In May and June of 2013, my husband and I walked 440 miles of the Camino de Santiago in northern Spain (path Camino Francés). Because of a too-recent meniscus surgery on my husband’s left knee, his doctor advised us against starting the journey with the treacherous pass over the Pyrenees. To my husband’s regret, we began our camino in Pamplona, Spain, instead of St. Jean Pied-de-Port, France; but I wasn’t too devastated that we skipped out on the first 40 miles of an already grueling walk. All in all though, we can attest that it was the transformative experience that I’m sure anyone else who walked the camino will doubtless evangelize it as.

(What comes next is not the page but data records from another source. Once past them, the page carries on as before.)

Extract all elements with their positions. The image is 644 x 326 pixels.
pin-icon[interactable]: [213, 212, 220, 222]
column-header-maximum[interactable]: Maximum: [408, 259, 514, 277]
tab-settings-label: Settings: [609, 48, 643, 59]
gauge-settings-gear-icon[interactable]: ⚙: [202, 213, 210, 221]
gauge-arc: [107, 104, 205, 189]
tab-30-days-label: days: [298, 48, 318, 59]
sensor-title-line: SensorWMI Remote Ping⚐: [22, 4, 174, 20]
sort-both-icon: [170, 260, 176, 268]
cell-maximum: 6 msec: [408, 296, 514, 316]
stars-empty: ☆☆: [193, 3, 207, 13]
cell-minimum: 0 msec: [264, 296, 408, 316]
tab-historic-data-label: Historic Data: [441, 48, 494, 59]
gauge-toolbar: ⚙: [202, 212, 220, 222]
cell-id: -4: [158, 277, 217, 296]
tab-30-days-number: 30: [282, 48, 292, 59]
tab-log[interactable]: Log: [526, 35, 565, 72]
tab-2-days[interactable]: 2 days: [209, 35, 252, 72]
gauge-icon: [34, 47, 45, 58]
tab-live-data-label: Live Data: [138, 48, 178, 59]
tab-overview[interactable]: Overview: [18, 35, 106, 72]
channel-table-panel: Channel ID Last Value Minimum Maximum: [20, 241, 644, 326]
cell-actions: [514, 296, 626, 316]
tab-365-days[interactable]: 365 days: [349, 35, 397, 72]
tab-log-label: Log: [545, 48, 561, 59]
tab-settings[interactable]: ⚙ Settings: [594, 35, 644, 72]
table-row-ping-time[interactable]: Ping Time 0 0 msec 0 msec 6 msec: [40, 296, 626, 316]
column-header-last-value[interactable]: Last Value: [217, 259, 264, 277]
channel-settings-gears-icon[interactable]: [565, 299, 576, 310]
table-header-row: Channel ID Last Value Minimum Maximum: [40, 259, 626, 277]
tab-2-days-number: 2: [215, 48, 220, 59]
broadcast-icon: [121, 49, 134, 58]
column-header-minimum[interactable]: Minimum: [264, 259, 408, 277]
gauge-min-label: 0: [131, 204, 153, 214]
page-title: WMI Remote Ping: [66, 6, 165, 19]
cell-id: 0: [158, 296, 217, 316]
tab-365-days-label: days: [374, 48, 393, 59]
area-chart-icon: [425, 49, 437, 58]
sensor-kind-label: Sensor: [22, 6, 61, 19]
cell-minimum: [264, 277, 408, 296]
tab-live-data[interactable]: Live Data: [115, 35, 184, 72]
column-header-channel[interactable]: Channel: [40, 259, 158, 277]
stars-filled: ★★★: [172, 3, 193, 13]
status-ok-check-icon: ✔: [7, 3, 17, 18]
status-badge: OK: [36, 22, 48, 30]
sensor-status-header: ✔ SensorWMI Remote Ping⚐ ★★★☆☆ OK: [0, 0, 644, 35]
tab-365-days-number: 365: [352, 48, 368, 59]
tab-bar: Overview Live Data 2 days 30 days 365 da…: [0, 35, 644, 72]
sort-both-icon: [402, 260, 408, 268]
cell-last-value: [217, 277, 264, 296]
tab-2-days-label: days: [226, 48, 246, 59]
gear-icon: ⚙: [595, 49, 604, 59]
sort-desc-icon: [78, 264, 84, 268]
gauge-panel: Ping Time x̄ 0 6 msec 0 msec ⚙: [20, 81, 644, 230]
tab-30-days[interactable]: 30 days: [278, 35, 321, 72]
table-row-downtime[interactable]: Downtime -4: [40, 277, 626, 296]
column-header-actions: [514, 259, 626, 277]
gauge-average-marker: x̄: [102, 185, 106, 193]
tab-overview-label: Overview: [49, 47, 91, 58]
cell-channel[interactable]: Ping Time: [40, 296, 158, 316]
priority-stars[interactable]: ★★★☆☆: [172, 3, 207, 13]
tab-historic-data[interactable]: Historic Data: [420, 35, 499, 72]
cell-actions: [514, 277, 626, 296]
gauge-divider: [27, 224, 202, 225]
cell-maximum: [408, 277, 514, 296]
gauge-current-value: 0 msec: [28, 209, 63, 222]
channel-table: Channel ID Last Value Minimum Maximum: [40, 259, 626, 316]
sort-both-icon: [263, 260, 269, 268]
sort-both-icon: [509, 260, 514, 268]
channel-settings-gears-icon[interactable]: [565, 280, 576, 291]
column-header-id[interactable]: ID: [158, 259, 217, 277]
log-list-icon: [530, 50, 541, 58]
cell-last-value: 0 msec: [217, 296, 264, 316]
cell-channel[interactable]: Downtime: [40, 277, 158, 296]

Honestly, we haven’t met anyone who ever said, “Meh, that walk was just so-so.”
But why am I talking about a super long quasi-pilgrimage* on this newsletter about mysteries?
The answer relates to a semester-ending writing assignment for my course on Detective Fiction. While I have been teaching this course for almost 20 years, it’s only in the last five years that I included an option for students to choose a term project that is creative in nature as opposed to the typical research-based analytical paper. To keep things fresh and ensure that students followed specific directives for each semester, the nature of that creative option has varied in the three times I’ve offered that choice. First semester, only a handful—about a quarter—of the class went with the creative option. Then, half of the class. To my astonishment, for this last semester which ended in December 2023, only three out of 20 students did NOT pursue the creative project!

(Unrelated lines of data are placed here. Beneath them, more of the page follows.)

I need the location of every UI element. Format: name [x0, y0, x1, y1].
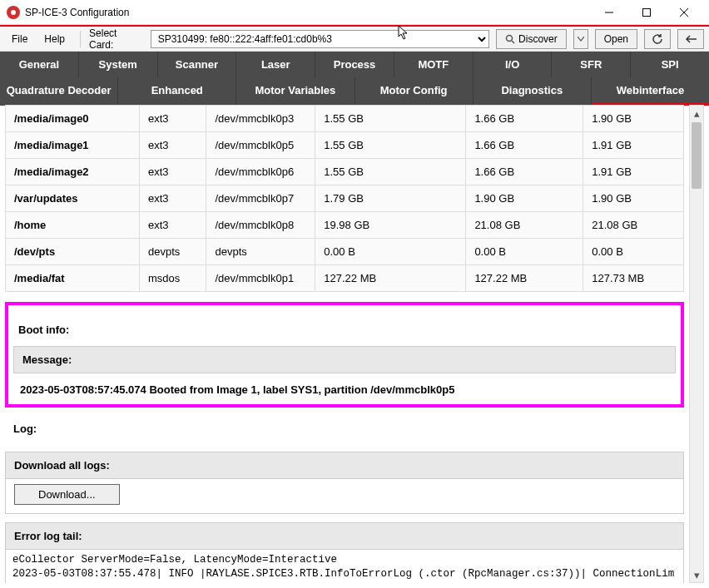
boot-message-label: Message:: [13, 346, 676, 373]
tab-motor-variables[interactable]: Motor Variables: [236, 77, 354, 106]
select-card-label: Select Card:: [89, 27, 144, 51]
discover-label: Discover: [518, 33, 558, 45]
scroll-down-icon[interactable]: ▾: [690, 567, 703, 582]
open-button[interactable]: Open: [595, 29, 637, 49]
tab-diagnostics[interactable]: Diagnostics: [473, 77, 592, 106]
cell-total: 127.73 MB: [583, 265, 684, 292]
svg-rect-1: [642, 8, 650, 16]
discover-button[interactable]: Discover: [496, 29, 567, 49]
tab-motf[interactable]: MOTF: [394, 52, 473, 77]
cell-dev: devpts: [206, 239, 315, 265]
cell-used: 1.79 GB: [315, 185, 466, 212]
cell-mount: /var/updates: [6, 185, 140, 212]
titlebar: SP-ICE-3 Configuration: [0, 0, 709, 25]
boot-message: 2023-05-03T08:57:45.074 Booted from Imag…: [10, 377, 679, 403]
scrollbar-thumb[interactable]: [692, 122, 702, 189]
cell-type: ext3: [139, 106, 206, 132]
cell-dev: /dev/mmcblk0p3: [206, 106, 315, 132]
separator: [80, 31, 81, 47]
menu-file[interactable]: File: [5, 30, 34, 48]
cell-mount: /dev/pts: [6, 239, 140, 265]
table-row: /media/image0ext3/dev/mmcblk0p31.55 GB1.…: [6, 106, 684, 132]
cell-used: 1.55 GB: [315, 159, 466, 185]
svg-line-5: [512, 41, 514, 43]
arrow-left-icon: [685, 35, 697, 43]
download-section: Download all logs: Download...: [5, 452, 684, 514]
cell-mount: /home: [6, 212, 140, 239]
cell-dev: /dev/mmcblk0p7: [206, 185, 315, 212]
table-row: /media/fatmsdos/dev/mmcblk0p1127.22 MB12…: [6, 265, 684, 292]
tab-laser[interactable]: Laser: [236, 52, 315, 77]
back-button[interactable]: [677, 29, 704, 49]
cell-mount: /media/image2: [6, 159, 140, 185]
tab-system[interactable]: System: [79, 52, 158, 77]
menu-help[interactable]: Help: [37, 30, 72, 48]
discover-dropdown[interactable]: [573, 29, 588, 49]
cell-type: ext3: [139, 132, 206, 159]
tab-webinterface[interactable]: Webinterface: [592, 77, 709, 106]
tab-enhanced[interactable]: Enhanced: [118, 77, 236, 106]
card-select[interactable]: SP310499: fe80::222:4aff:fe01:cd0b%3: [151, 30, 489, 48]
table-row: /var/updatesext3/dev/mmcblk0p71.79 GB1.9…: [6, 185, 684, 212]
cell-dev: /dev/mmcblk0p6: [206, 159, 315, 185]
close-button[interactable]: [665, 0, 702, 25]
refresh-button[interactable]: [644, 29, 671, 49]
cell-avail: 0.00 B: [466, 239, 583, 265]
minimize-button[interactable]: [590, 0, 627, 25]
cell-total: 21.08 GB: [583, 212, 684, 239]
cell-avail: 1.90 GB: [466, 185, 583, 212]
table-row: /media/image1ext3/dev/mmcblk0p51.55 GB1.…: [6, 132, 684, 159]
tab-sfr[interactable]: SFR: [552, 52, 631, 77]
chevron-down-icon: [578, 37, 584, 42]
cell-type: ext3: [139, 212, 206, 239]
boot-info-title: Boot info:: [10, 317, 679, 343]
cell-total: 1.90 GB: [583, 185, 684, 212]
download-label: Download all logs:: [6, 452, 683, 479]
cell-avail: 21.08 GB: [466, 212, 583, 239]
tab-scanner[interactable]: Scanner: [158, 52, 237, 77]
cell-used: 0.00 B: [315, 239, 466, 265]
refresh-icon: [652, 33, 663, 45]
cell-dev: /dev/mmcblk0p1: [206, 265, 315, 292]
cell-mount: /media/fat: [6, 265, 140, 292]
errorlog-section: Error log tail: eCollector ServerMode=Fa…: [5, 522, 684, 583]
tab-general[interactable]: General: [0, 52, 79, 77]
maximize-button[interactable]: [627, 0, 665, 25]
cell-avail: 1.66 GB: [466, 159, 583, 185]
cell-type: ext3: [139, 159, 206, 185]
app-icon: [7, 6, 20, 19]
boot-highlight: Boot info: Message: 2023-05-03T08:57:45.…: [5, 302, 684, 408]
cell-avail: 127.22 MB: [466, 265, 583, 292]
tab-process[interactable]: Process: [315, 52, 394, 77]
cell-total: 1.91 GB: [583, 132, 684, 159]
cell-avail: 1.66 GB: [466, 106, 583, 132]
open-label: Open: [604, 33, 628, 45]
search-icon: [505, 34, 515, 44]
errorlog-label: Error log tail:: [6, 523, 683, 549]
cell-mount: /media/image0: [6, 106, 140, 132]
table-row: /media/image2ext3/dev/mmcblk0p61.55 GB1.…: [6, 159, 684, 185]
cell-type: ext3: [139, 185, 206, 212]
tab-i-o[interactable]: I/O: [473, 52, 553, 77]
menubar: File Help Select Card: SP310499: fe80::2…: [0, 27, 709, 52]
log-title: Log:: [5, 416, 684, 442]
cell-used: 19.98 GB: [315, 212, 466, 239]
content-area: /media/image0ext3/dev/mmcblk0p31.55 GB1.…: [5, 105, 684, 583]
tab-quadrature-decoder[interactable]: Quadrature Decoder: [0, 77, 118, 106]
tabbar: GeneralSystemScannerLaserProcessMOTFI/OS…: [0, 52, 709, 106]
cell-total: 1.91 GB: [583, 159, 684, 185]
cell-used: 127.22 MB: [315, 265, 466, 292]
cell-total: 1.90 GB: [583, 106, 684, 132]
window-title: SP-ICE-3 Configuration: [25, 7, 590, 18]
cell-used: 1.55 GB: [315, 132, 466, 159]
tab-motor-config[interactable]: Motor Config: [355, 77, 473, 106]
cell-mount: /media/image1: [6, 132, 140, 159]
cell-dev: /dev/mmcblk0p8: [206, 212, 315, 239]
scroll-up-icon[interactable]: ▴: [690, 106, 703, 121]
cell-type: devpts: [139, 239, 206, 265]
vertical-scrollbar[interactable]: ▴ ▾: [689, 105, 704, 583]
tab-spi[interactable]: SPI: [631, 52, 709, 77]
cell-total: 0.00 B: [583, 239, 684, 265]
cell-used: 1.55 GB: [315, 106, 466, 132]
download-button[interactable]: Download...: [14, 484, 120, 505]
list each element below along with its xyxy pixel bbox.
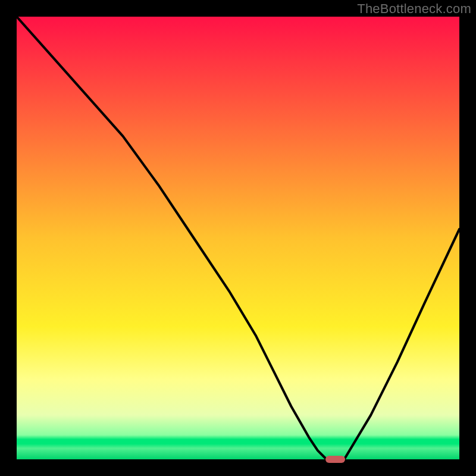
bottleneck-curve: [17, 17, 459, 459]
curve-path: [17, 17, 459, 459]
plot-area: [17, 17, 459, 459]
attribution-text: TheBottleneck.com: [357, 1, 471, 17]
optimal-point-marker: [325, 456, 345, 463]
chart-frame: TheBottleneck.com: [0, 0, 476, 476]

I will spare you the myriad exacting details of the creative prompt, but it would suffice to say that students were asked to provide a detailed portrait of a new series detective, write the first 4-5 pages of the debut storyline introducing that detective, then addend a critical reflection about the role their new detective occupies in the trajectory of detective fiction we studied in class. Frankly, I was overwhelmed by the positive responses—and some wonderfully unique stories.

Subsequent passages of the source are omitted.